Fall 2020. CS6704: Software Engineering Analytics and Automation

Lectures: Tuesdays, 9:30am – 12:00pm
Instructor: Francisco Servant [fservant@vt.edu]
Instructor Office hours: By email appointment
Force-add Process: Please, contact the instuctor on the first day of class.


Software engineering is a highly complex endeavor. Software engineers today perform complex tasks that involve the creative creation and comprehension of complex information, such as: code structure, implementation rationale, dynamic software behavior, change implications, and development team dynamics. At the same time, software engineers also spend large amounts of time performing mechanical work — dealing with complex software development tools — to be able to perform their tasks.

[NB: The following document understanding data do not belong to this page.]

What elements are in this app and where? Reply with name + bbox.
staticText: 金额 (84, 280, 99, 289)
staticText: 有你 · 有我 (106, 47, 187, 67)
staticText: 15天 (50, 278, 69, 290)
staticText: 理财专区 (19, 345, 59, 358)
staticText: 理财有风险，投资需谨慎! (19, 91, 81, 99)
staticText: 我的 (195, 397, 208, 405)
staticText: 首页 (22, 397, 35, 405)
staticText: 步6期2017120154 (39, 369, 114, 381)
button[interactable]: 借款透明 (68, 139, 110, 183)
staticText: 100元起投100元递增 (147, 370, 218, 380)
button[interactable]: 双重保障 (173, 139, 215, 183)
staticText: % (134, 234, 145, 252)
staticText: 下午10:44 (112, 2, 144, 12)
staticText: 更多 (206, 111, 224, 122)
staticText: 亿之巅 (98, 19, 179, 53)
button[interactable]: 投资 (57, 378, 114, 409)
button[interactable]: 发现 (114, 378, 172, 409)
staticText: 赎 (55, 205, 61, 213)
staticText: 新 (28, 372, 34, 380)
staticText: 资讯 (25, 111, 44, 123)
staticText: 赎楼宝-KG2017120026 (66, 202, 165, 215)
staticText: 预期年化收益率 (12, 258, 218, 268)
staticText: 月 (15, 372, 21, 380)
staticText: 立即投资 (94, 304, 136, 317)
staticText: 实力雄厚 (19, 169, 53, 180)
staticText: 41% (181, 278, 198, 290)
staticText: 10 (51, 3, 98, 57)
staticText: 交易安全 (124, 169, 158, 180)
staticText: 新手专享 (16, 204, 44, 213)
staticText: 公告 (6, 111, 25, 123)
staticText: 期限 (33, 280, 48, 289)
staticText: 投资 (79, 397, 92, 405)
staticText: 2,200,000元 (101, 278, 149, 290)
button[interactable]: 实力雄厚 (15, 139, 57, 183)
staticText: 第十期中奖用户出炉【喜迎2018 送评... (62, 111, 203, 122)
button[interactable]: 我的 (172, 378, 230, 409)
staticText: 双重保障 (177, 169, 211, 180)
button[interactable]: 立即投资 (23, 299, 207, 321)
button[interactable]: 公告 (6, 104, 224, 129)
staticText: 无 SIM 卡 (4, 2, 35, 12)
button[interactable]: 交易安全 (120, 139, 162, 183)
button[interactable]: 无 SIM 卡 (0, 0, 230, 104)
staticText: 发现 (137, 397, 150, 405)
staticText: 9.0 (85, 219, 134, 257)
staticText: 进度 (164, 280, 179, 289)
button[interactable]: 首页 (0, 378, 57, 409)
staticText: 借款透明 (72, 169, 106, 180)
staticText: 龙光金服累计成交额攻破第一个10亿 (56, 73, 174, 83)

The field of software engineering analytics and automation aims to improve the software engineering discipline in two ways: first, by performing analytics on the software development process to achieve an understanding of the problematic software engineering tasks and their efficiency bottlenecks; second, by developing automatic techniques that leverage such understanding to support software developers in performing their tasks more effectively and efficiently.

In this course, we will discuss the state-of-the-art research works in software engineering analytics and automation. The students will also work on research projects to develop novel techniques in this area.

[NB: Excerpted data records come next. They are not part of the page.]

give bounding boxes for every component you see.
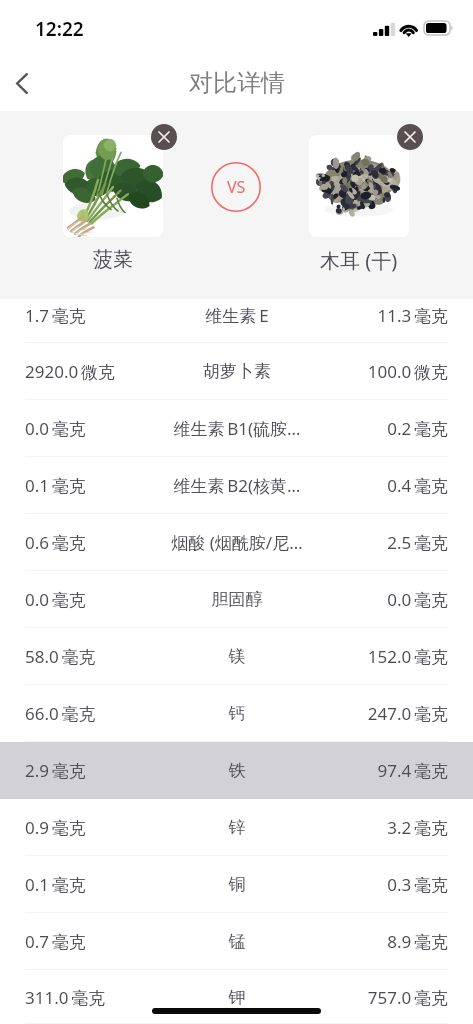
button[interactable]: 0.0 毫克 (0, 571, 473, 628)
staticText: 钾 (157, 987, 317, 1008)
staticText: 维生素 B2(核黄… (157, 474, 317, 497)
button[interactable]: 58.0 毫克 (0, 628, 473, 685)
staticText: VS (227, 176, 246, 198)
staticText: 66.0 毫克 (25, 702, 157, 725)
staticText: 铁 (157, 760, 317, 781)
staticText: 0.1 毫克 (25, 474, 157, 497)
staticText: 12:22 (35, 16, 84, 42)
staticText: 钙 (157, 703, 317, 724)
staticText: 1.7 毫克 (25, 304, 157, 327)
staticText: 0.4 毫克 (317, 474, 448, 497)
button[interactable]: Remove 菠菜 (151, 124, 177, 150)
staticText: 胆固醇 (157, 589, 317, 610)
staticText: 烟酸 (烟酰胺/尼… (157, 531, 317, 554)
staticText: 对比详情 (189, 68, 285, 98)
staticText: 0.7 毫克 (25, 930, 157, 953)
staticText: 757.0 毫克 (317, 986, 448, 1009)
staticText: 维生素 B1(硫胺… (157, 417, 317, 440)
staticText: 2920.0 微克 (25, 360, 157, 383)
staticText: 0.3 毫克 (317, 873, 448, 896)
staticText: 97.4 毫克 (317, 759, 448, 782)
staticText: 0.0 毫克 (25, 588, 157, 611)
staticText: 锰 (157, 931, 317, 952)
staticText: 100.0 微克 (317, 360, 448, 383)
button[interactable]: 0.6 毫克 (0, 514, 473, 571)
button[interactable]: 0.1 毫克 (0, 856, 473, 913)
staticText: 2.9 毫克 (25, 759, 157, 782)
staticText: 胡萝卜素 (157, 361, 317, 382)
staticText: 0.6 毫克 (25, 531, 157, 554)
staticText: 11.3 毫克 (317, 304, 448, 327)
button[interactable]: 2.9 毫克 (0, 742, 473, 799)
staticText: 8.9 毫克 (317, 930, 448, 953)
button[interactable]: 311.0 毫克 (0, 970, 473, 1024)
staticText: 菠菜 (93, 247, 133, 272)
staticText: 0.0 毫克 (25, 417, 157, 440)
staticText: 0.1 毫克 (25, 873, 157, 896)
button[interactable]: 0.1 毫克 (0, 457, 473, 514)
staticText: 木耳 (干) (320, 247, 398, 274)
staticText: 镁 (157, 646, 317, 667)
staticText: 58.0 毫克 (25, 645, 157, 668)
staticText: 0.0 毫克 (317, 588, 448, 611)
button[interactable]: 1.7 毫克 (0, 299, 473, 343)
staticText: 0.2 毫克 (317, 417, 448, 440)
button[interactable]: 2920.0 微克 (0, 343, 473, 400)
staticText: 3.2 毫克 (317, 816, 448, 839)
staticText: 锌 (157, 817, 317, 838)
button[interactable]: 66.0 毫克 (0, 685, 473, 742)
staticText: 维生素 E (157, 304, 317, 327)
button[interactable]: Back (1, 62, 43, 104)
button[interactable]: 0.9 毫克 (0, 799, 473, 856)
staticText: 0.9 毫克 (25, 816, 157, 839)
button[interactable]: 0.7 毫克 (0, 913, 473, 970)
staticText: 2.5 毫克 (317, 531, 448, 554)
staticText: 247.0 毫克 (317, 702, 448, 725)
staticText: 152.0 毫克 (317, 645, 448, 668)
button[interactable]: Remove 木耳 (干) (397, 124, 423, 150)
staticText: 铜 (157, 874, 317, 895)
button[interactable]: 0.0 毫克 (0, 400, 473, 457)
staticText: 311.0 毫克 (25, 986, 157, 1009)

Graduate or senior standing in the Department of Computer Science and a prior course in software engineering, e.g., CS 4704.

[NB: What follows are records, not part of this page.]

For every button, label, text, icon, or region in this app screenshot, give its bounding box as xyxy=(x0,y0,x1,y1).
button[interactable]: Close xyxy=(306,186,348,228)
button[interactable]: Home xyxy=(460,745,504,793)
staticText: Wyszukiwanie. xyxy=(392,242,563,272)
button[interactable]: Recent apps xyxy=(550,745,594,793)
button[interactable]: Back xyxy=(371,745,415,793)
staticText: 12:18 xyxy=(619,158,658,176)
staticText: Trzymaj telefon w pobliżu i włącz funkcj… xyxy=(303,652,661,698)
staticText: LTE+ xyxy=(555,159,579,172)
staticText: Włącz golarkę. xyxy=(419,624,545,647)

The majority of the readings in the course will be papers available through the IEEE or ACM Digital Libraries. The instructor will provide links to all the necessary readings.

Grading and Evaluation

Distribution of points:

There are three elements to your grade: a research project, short paper critiques (CTTC), and class attendance and participation. Each assignment will contribute to a different percentage of your grade:

Class Participation (only if you speak in class) 15%
Paper Presentations 15%
Cut-to-the-chase (CTTC) critiques 20%
Research Project 50%

Submission guidelines:

Assignments must be submitted as follows:

  • through Canvas. Use the folder for the corresponding assignment
  • as a single PDF (Adobe Acrobat) document
  • by 11:59pm Eastern time on the due date

Late submission policy:

Assignments will be turned in electronically through Canvas. Unexcused late assignments will be penalized 1% per 1-hour period.

Grading scale:

≥ 93% → A ≥ 83% → B ≥ 73% → C ≥ 63% → D
≥ 90% → A- ≥ 80% → B- ≥ 70% → C- ≥ 60% → D-
≥ 87% → B+ ≥ 77% → C+ ≥ 67% → D+ ≥ 0% → F

Class meetings

On every class meeting, we will discuss 3 research papers. Each paper will be presented in depth by a student (~25 minutes), followed by a discussion led by the same student (~20 minutes), followed by a 5-minute break. To cover the most recent research work, the list of papers will be updated throughout the semester.

Class participation

You only get credit for class participation if you speak during the discussion.

Paper presentations

Each student will present a total of 2 papers. The first 33 papers will be presented and discussed in class. The remaining ones will be presented in videos for the other students to watch on their own time.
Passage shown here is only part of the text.